Да, тут придется подумать. Я прижимаю ладонь к деревянной двери туалета.
— Ладно. Мама у меня маленькая, смуглая и хорошенькая.
— Маленькая? Насколько?
— Пять футов. Мы называем ее мини-мамой.
— Так вы, значит, в отца пошли?
— Отца у нас нет.
— О! Ты его даже не помнишь?
— Да нет, его просто нету. И не было никогда. А у тебя?
— У меня был. И мать тоже. Оба живы, оба нормального роста.

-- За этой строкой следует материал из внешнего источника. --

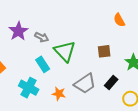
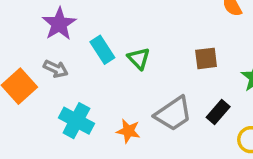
gray arrow: (42, 37) -> (56, 69), moved
green triangle: (65, 51) -> (139, 58), size x0.6
cyan rectangle: (43, 64) -> (102, 50), moved

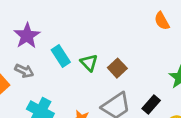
brown square: (206, 58) -> (117, 68), moved, turned -36

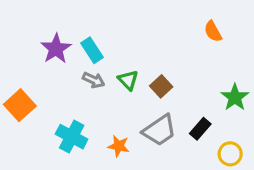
cyan rectangle: (61, 56) -> (92, 50), moved
gray arrow: (24, 71) -> (94, 80), moved

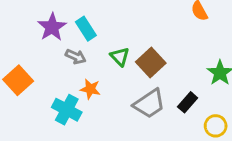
gray arrow: (94, 80) -> (76, 57), moved
brown square: (161, 86) -> (151, 63), size x1.4
orange star: (119, 146) -> (90, 89), moved

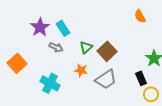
green triangle: (120, 57) -> (86, 47), turned 32
orange star: (90, 89) -> (81, 70), moved
black rectangle: (188, 102) -> (141, 78), moved, turned -64

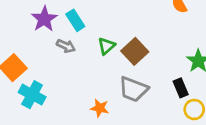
orange star: (81, 70) -> (100, 108), moved
gray trapezoid: (106, 79) -> (133, 89), turned 55
cyan cross: (50, 83) -> (32, 95), moved

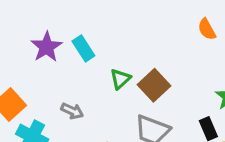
gray arrow: (66, 46) -> (72, 111), moved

За дверью слышится какое-то шебуршение.
— Я выхожу, Джейми.
И вправду, выходит, с сигаретой в зубах. Похоже, работа чапероне для меня на сегодня закончилась.
Она протягивает мне пачку, я спрашиваю:
— Это был последний звонок?
— Не знаю, — Биби пожимает плечами. — Со мной такое впервые.
— Ты не хочешь пройти реабилитацию или еще что?
— Конечно. Собираюсь попробовать.
— А что теперь?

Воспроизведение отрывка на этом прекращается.